# 64 girls Monark Silver King....she likes it!!! Happy birthday sweatheart



## jd56 (Mar 16, 2013)

So I finally got the 64 Monark Silver King reassembled last night. Gave it to the wife and she loves it. She's still pissed I bought it but, hey what can I say. But, happy Birthday Sweatheart....I know it's not till May but, I had to get it for her
As you can see she is a beauty for sure. The bike too 
It's a shame the bezel was damaged in the shipping and the battery tray is toast. The tank has a few rust spots on the underside.
Everything else is like it just came off the showroom floor. 
I swapped out the seat for a nicer condition leather one (the one that came on my Silver jet).


















And here it is with my Silver Jet


----------



## Adamtinkerer (Mar 17, 2013)

I hope she's not making you ride yours without a seat!  Nice rides, 64 is pretty late for Monark badging.


----------



## jd56 (Mar 17, 2013)

Adamtinkerer said:


> I hope she's not making you ride yours without a seat!  Nice rides, 64 is pretty late for Monark badging.




Adam, me too:eek:
And thanks for the compliment.
I think Stephen (classicfan1) had mentioned that the Huffy manufactured Monark brand was replaced completely by Huffy in or about 1965.

But, other than the tanklight bezel and some rust to the underside of the tank the only other issue with the Silver King was the seat had a minor tear or abrasion was to the forward horn of the material. The least I could do was show her the bike with a close to perfect seat, which actually was from my Silver Jet. 

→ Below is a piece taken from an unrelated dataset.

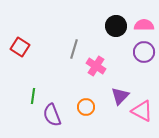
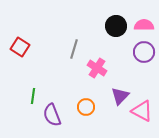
pink cross: moved 1 px right, 2 px down
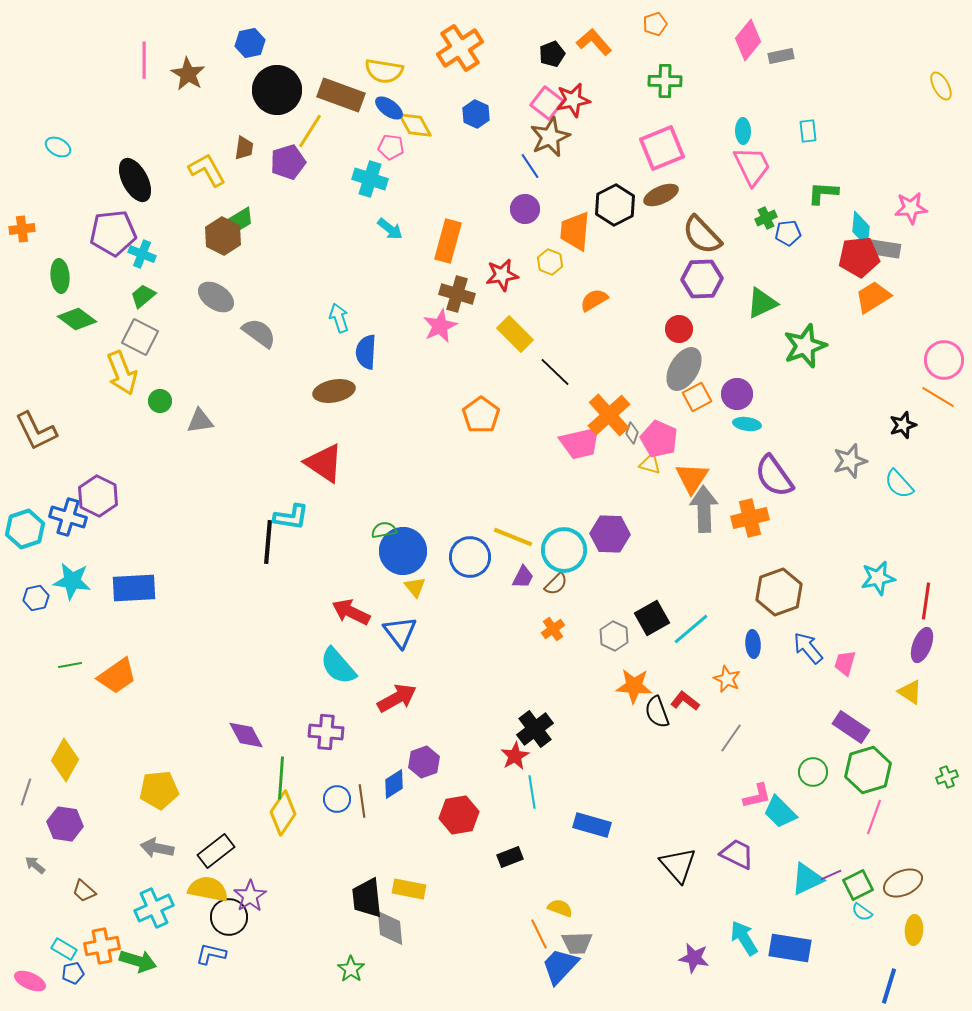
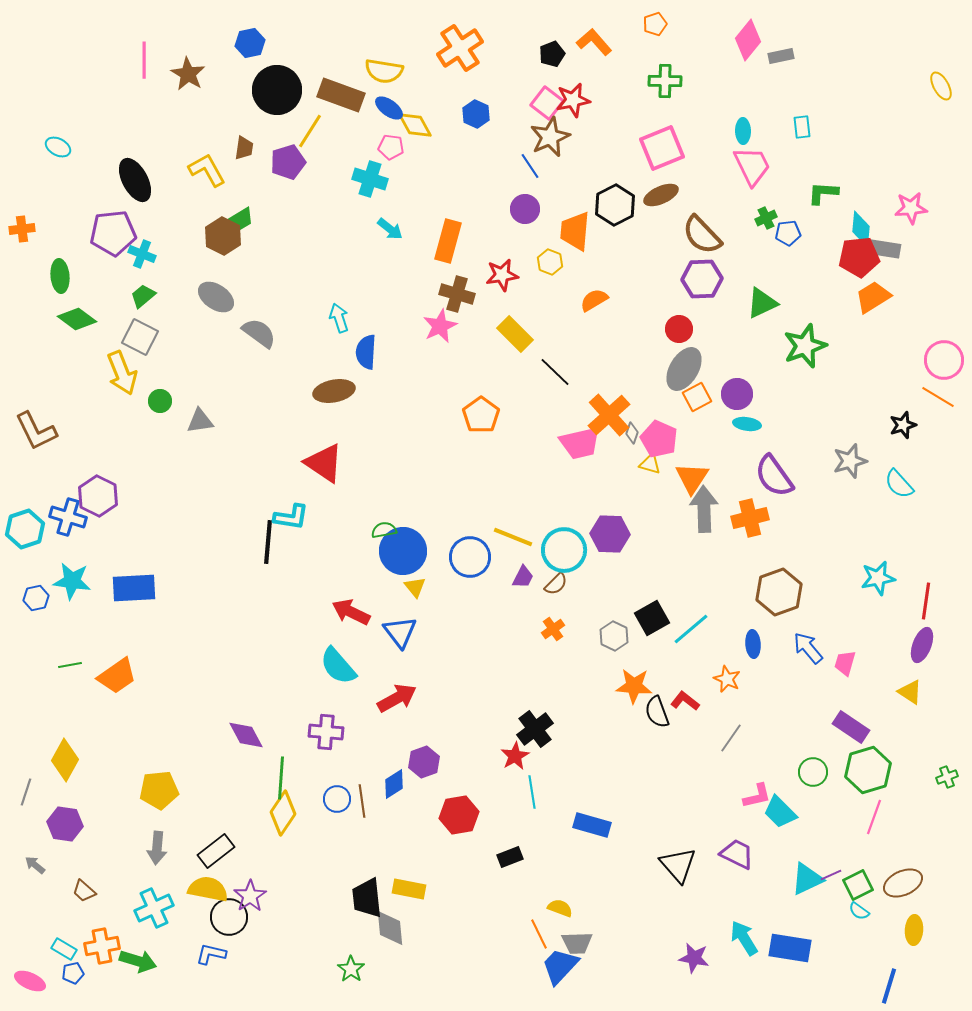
cyan rectangle at (808, 131): moved 6 px left, 4 px up
gray arrow at (157, 848): rotated 96 degrees counterclockwise
cyan semicircle at (862, 912): moved 3 px left, 1 px up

Let's not forget, she wasn't too happy with the additional "not needed" girls bike acquisition. She was content with her 65' Murray chromed Astro Flite, and 55' 5 star Columbia (still in reassembly stage).
I must admit, after some reservations for paying better than retail for the Silver King, it was a pleasure and surprize to find it in such amazing "showroom" condition. Other than the fore mentioned tanklight issues, the pedals jewels were faded and the seat riser decal is damaged. 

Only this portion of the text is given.